Se mi veniva chiesto di cosa tratta la mia tesi, prima di discuterla citavo il processo creativo.
Se mi viene chiesto di cosa tratta la mia tesi, ora che l'ho discussa cito il fallimento.
L'idea originaria era, circa, di scrivere del processo creativo mentre io stessa creavo un'animazione. Un'animazione priva di un soggetto o di un qualunque storyboard da seguire, un'animazione decisa giorno per giorno. Nella tesi scritta, avrei quindi parlato anche del personale processo creativo che avrei vissuto realizzando questo video.
Nei mesi che mi sono concessa, però, qualcosa è andato storto. Le espressioni comuni che potrebbero dare un'idea di quello che è successo sono "blocco creativo", "crisi esistenziali" e cose di questo tipo, amplificate, intrecciate, sovrapposte, esplose e implose.
Il mio processo si è mangiato il progetto.
Il mio progetto è diventato il processo.
Ho sempre concordato con l'idea che il percorso possa valere forse più della meta, ma a patto che questa non diventi una scusa per la propria arrendevolezza.
Fino all'ultimo, ho sperato di farcela.
In quei momenti in cui vedevo delle immagini nella mia mente che avrei voluto rappresentare, ero euforica, ero veramente stravolta dall'ispirazione. Io lo volevo fare davvero, ci tenevo.

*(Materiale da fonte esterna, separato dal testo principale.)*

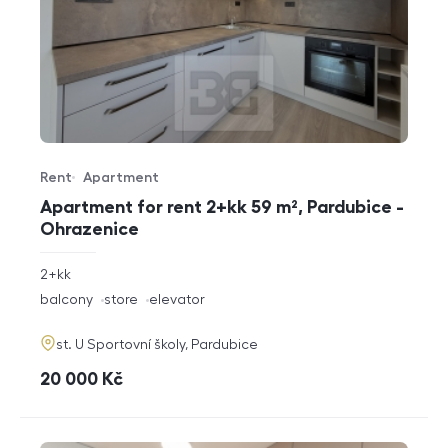
Rent
Apartment
Offer type
Property type
Apartment for rent 2+kk 59 m², Pardubice -
Ohrazenice
rozměry
2+kk
disposition
funkce
balcony
store
elevator
adresa
st. U Sportovní školy, Pardubice
cena
20 000
Kč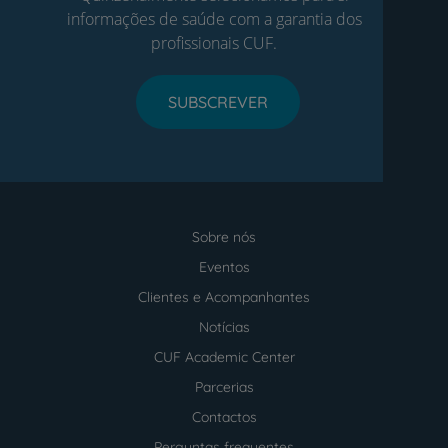
informações de saúde com a garantia dos
profissionais CUF.
SUBSCREVER
Sobre nós
Menu
footer
Eventos
Clientes e Acompanhantes
Notícias
CUF Academic Center
Parcerias
Contactos
Perguntas frequentes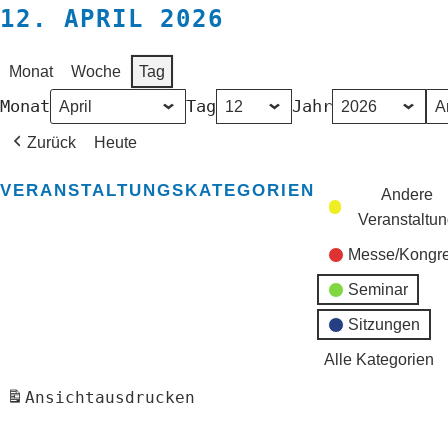
12. APRIL 2026
Monat
Woche
Tag
Monat
Tag
Jahr
Zurück
Heute
VERANSTALTUNGSKATEGORIEN
Andere
Veranstaltu
Messe/Kongr
Seminar
Sitzungen
Alle Kategorien
Ansicht
ausdrucken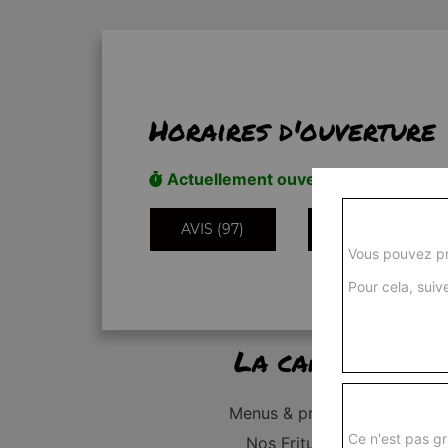
Horaires d'ouverture
Actuellement ouvert
AVIS (97)
INFORMATIONS
Vous pouvez pr
Pour cela, suive
La carte
Menus & promos
Ce n'est pas gr
Nos Fritures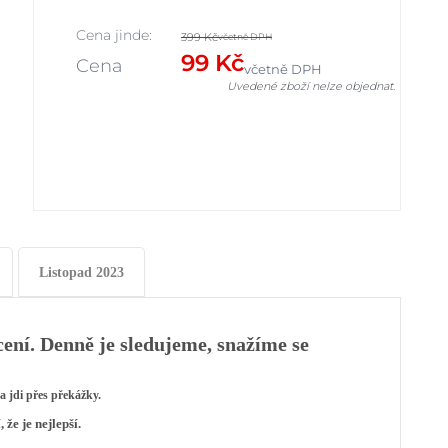
Cena jinde:
399 Kč
včetně DPH
99 Kč
Cena
včetně DPH
Uvedené zboží nelze objednat.
Listopad 2023
cení. Denně je sledujeme, snažíme se
a jdi přes překážky.
 že je nejlepší.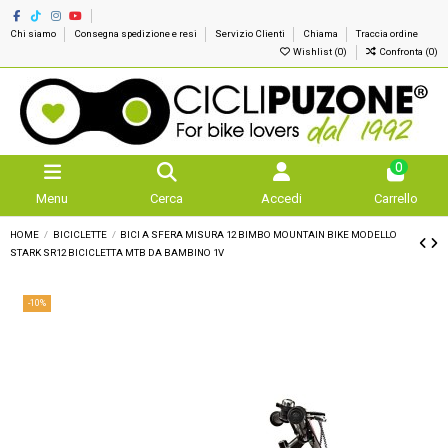
Chi siamo
Consegna spedizione e resi
Servizio Clienti
Chiama
Traccia ordine
Wishlist (
0
)
Confronta (
0
)
0
Menu
Cerca
Accedi
Carrello
HOME
BICICLETTE
BICI A SFERA MISURA 12 BIMBO MOUNTAIN BIKE MODELLO
STARK SR12 BICICLETTA MTB DA BAMBINO 1V
-10%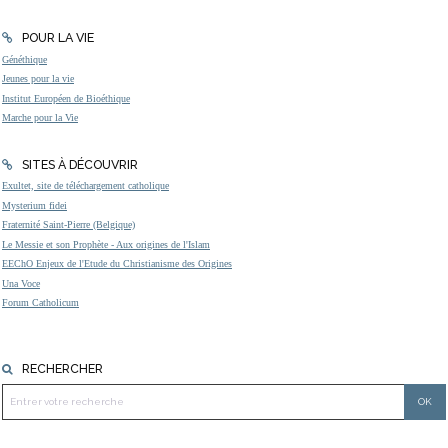
POUR LA VIE
Généthique
Jeunes pour la vie
Institut Européen de Bioéthique
Marche pour la Vie
SITES À DÉCOUVRIR
Exultet, site de téléchargement catholique
Mysterium fidei
Fraternité Saint-Pierre (Belgique)
Le Messie et son Prophète - Aux origines de l'Islam
EEChO Enjeux de l'Etude du Christianisme des Origines
Una Voce
Forum Catholicum
RECHERCHER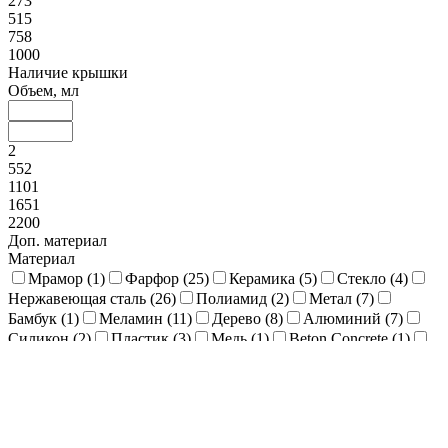
273
515
758
1000
Наличие крышки
Объем, мл
2
552
1101
1651
2200
Доп. материал
Материал
Мрамор (
1
)
Фарфор (
25
)
Керамика (
5
)
Стекло (
4
)
Нержавеющая сталь (
26
)
Полиамид (
2
)
Метал (
7
)
Бамбук (
1
)
Меламин (
11
)
Дерево (
8
)
Алюминий (
7
)
Силикон (
2
)
Пластик (
3
)
Медь (
1
)
Beton Concrete (
1
)
Поливинилхлорид (
10
)
Акрил (
2
)
ABC пластик (
1
)
SAN-пластик (SAN kunststoff) (
1
)
Оливкове дерево (
1
)
Нержавеющая сталь 18/10 (
2
)
EVA - Ethylenvinylacetat (
1
)
Нержавеющая сталь 18/8 (
5
)
Кожзаменитель (
1
)
Дуб (
1
)
Поливинилхлорид (PVC-Kunststoff) (
1
)
ABS/PMMA (
1
)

Ma, appunto, qualcosa è andato storto.
Sicché è questo qui sotto il video che concretizza il mio processo creativo — il video che ho presentato durante la discussione della mia tesi.
Se vi state chiedendo se avete dei problemi di visualizzazione, no, non li avete, sono proprio cinque secondi di nero.
Nonostante il mio parto creativo sia finito con un bimbo già morto in grembo, la gravidanza c'è stata eccome. Il processo, per quanto fallimentare, è avvenuto.
Questo processo è quindi ciò che ho comunque tentato di spiegare nella tesi scritta, che potete leggere online
qui.
Non crediate che leggerla al monitor sia una modalità in surrogato.
Io stessa l'ho scritta e per prima fruita a monitor, chiaramente, e la mia attitudine era affine a quella dello stream of consciousness, che, in un certo senso, percepivo anche nell'atto dello scrolling. Scorrere un unico nastro verticale di parole è un atto di lettura ininterrotto, non spezzato dalle pagine da sfogliare (così ordinatamente divise tra pagina a sinistra e pagina a destra e retro e fronte).
La versione cartacea è stata rilegata come una fisarmonica verticale, con un pezzetto di scotch lungo la parte corta del foglio: anche in cartaceo, quindi, la mia tesi è un unico nastro verticale (piegabile).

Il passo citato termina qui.